Ainsi se termine en prison la carrière d’un tortionnaire syrien : consolation symbolique pour la souffrance sans fond d’un peuple soumis à la dictature depuis cinquante ans, consolation infinitésimale qui donne néanmoins à l’arc moral une petite touche de justice grâce à deux principes particulièrement utiles pour l’avenir.

Le premier est la culpabilité de l’accusé même s’il n’a pas commis les crimes de ses propres mains. Le jugement a considéré Raslan complice sur la base de sa responsabilité à la tête de la prison : " Bien que l’accusé n’ait pas commis personnellement les actes, ceux-ci lui sont imputables sur la base de ses pouvoirs de décision et de commandement. "

Le second apparaît dans la responsabilité de commandement à un niveau encore plus élevé, au-delà de la direction d’un établissement carcéral immonde – la responsabilité de l’ensemble de la politique criminelle décidée au sommet du pouvoir. Citant également les documents révélés par " César ", la Cour souligne le contexte dans lequel s’inscrit le cas Raslan:

" Début 2011, ledit ‘Printemps arabe’ a gagné la Syrie. Avec l’extension des protestations, un ‘Bureau central de gestion des crises’ a été mis en place. L’organisme relevait directement du président Bachar el-Assad et instruisait l’ensemble des forces de sécurité sur comment procéder contre le mouvement de protestation. L’objectif de ce Bureau central était en avril 2011 de réprimer les protestations par la force armée à n’importe quel prix pour sauver le régime. "

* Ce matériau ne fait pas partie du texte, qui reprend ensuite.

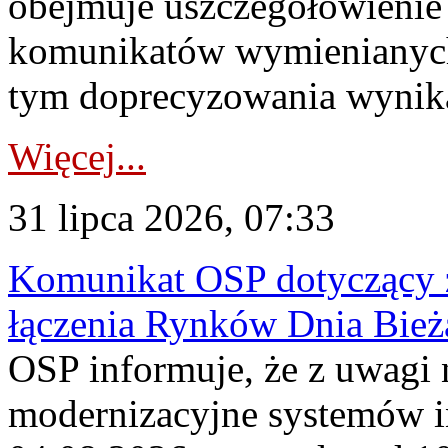
obejmuje uszczegółowienie
komunikatów wymienianych
tym doprecyzowania wynikaj
Więcej...
31 lipca 2026, 07:33
Komunikat OSP dotyczący z
łączenia Rynków Dnia Bież
OSP informuje, że z uwagi 
modernizacyjne systemów 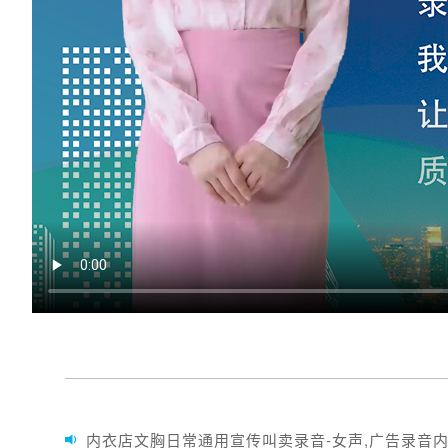
内衣店文胸日常通用宣传叫卖录音-女声,广告录音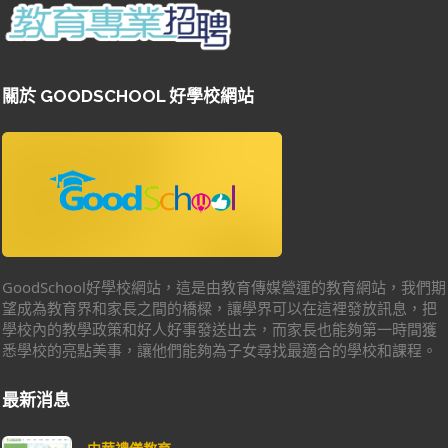
關於 GOODSCHOOL 好學校網站
GoodSchool好學校網站，這是由教育傳媒營運的教育網站，我們期
望成為教育界和家長之間的橋樑，讓學界可以在這裡發放訊息，把
學校內的教學政策和好人好事發送出去，而家長也能夠第一時間獲
悉學校的亮點美事，讓他們能夠為子女尋找最適合的學校和課程。
最新消息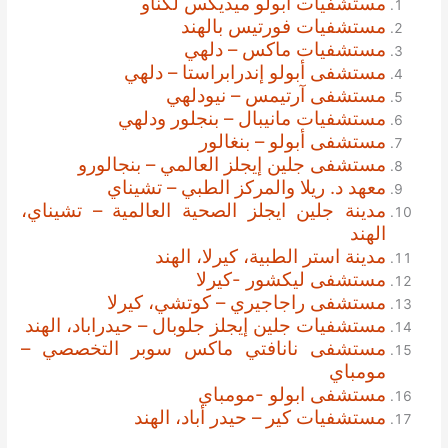
مستشفيات ابولو ميديكس لكناو
مستشفيات فورتيس بالهند
مستشفيات ماكس – دلهي
مستشفى أبولو إندرابراستا – دلهي
مستشفى آرتيمس – نيودلهي
مستشفيات مانيبال – بنجلور ودلهي
مستشفى أبولو – بنغالور
مستشفى جلين إيجلز العالمي – بنجالورو
معهد د. ريلا والمركز الطبي – تشيناي
مدينة جلين ايجلز الصحية العالمية – تشيناي،
الهند
مدينة استر الطبية، كيرلا، الهند
مستشفى ليكشور -كيرلا
مستشفى راجاجيري – كوتشي، كيرلا
مستشفيات جلين إيجلز جلوبال – حيدراباد، الهند
مستشفى نانافتي ماكس سوبر التخصصي –
مومباي
مستشفى ابولو -مومباي
مستشفيات كير – حيدر أباد، الهند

Les membres de ce Bureau infâme, qu’il est important d’exposer, chacun personnellement, auront du mal à voyager en Occident après cette décision historique. La décision allemande est d’autant plus remarquable qu’elle n’a pas hésité à impliquer la personne sans laquelle un large éventail de crimes contre l’humanité n’aurait pu être commis en Syrie. M. Assad continue à présider à des cruautés envers les simples citoyens pour n’être pas d’accord avec lui. Pour la première fois dans l’histoire judiciaire, la décision trace les limites de l’impunité du dictateur syrien. C’est par ses conséquences pratiques qu’elle compte surtout.

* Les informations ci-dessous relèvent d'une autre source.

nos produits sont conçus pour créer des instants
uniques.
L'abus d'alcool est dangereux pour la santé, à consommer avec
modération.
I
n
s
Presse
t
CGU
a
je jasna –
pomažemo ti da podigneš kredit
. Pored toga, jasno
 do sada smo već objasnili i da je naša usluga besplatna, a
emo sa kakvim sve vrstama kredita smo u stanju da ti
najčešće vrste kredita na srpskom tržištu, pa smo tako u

Cette même responsabilité du plus haut responsable se retrouve dans les diverses enquêtes américaines sur l’assaut du Capitole du 6 janvier 2021. Un an après, le procureur fédéral Merrick Garland a fait le point dans une déclaration de principe où il explique que plus de 700 personnes qui ont participé à l’attaque ont été jugées, mais que son travail ne se limiterait pas aux participants directs. Rien de concret, cependant, sinon que la nasse des procès en puissance continue à se développer à plusieurs niveaux, l’enquête du bureau fédéral étant la plus importante. La procureure générale de l’État de New York vient d’accuser ouvertement Donald Trump et son organisation, y compris son fils et sa fille, de violations graves de la loi fiscale de l’État ; le comité du 6 janvier au Congrès sur les causes et responsabilités de l’assaut redouble de sommations aux divers responsables dans l’ancienne administration pour crimes divers, y compris leur attaque contre la démocratie sous forme de sédition ; et il faudra bien que Merrick Garland se décide un jour à convoquer un président sans lequel les 700 procès qu’il se targue d’avoir instruits passent en travers de la responsabilité évidente de l’ancien président. Car sans M. Trump, l’assaut du Capitole par des partisans qu’il a chauffés à blanc pour renverser le résultat des élections pendant des semaines aurait été inconcevable.

Ainsi va la lutte universelle entre démocrates et autocrates. Comme le Révérend King, il faut garder l’espoir, saluer les avancées de la justice quand elles ont lieu, les dénoncer quand elle piétine. Pour les victimes, l’arc de la moralité universelle reste lent à se concrétiser. Surtout, il n’a de sens que s’il touche au niveau le plus haut du crime, celui d’autocrates au pouvoir sans lesquels les dizaines de violations graves n’auraient pu être commises pour commencer. L’arrêt de la Cour de Coblence mérite d’autant plus d’être salué.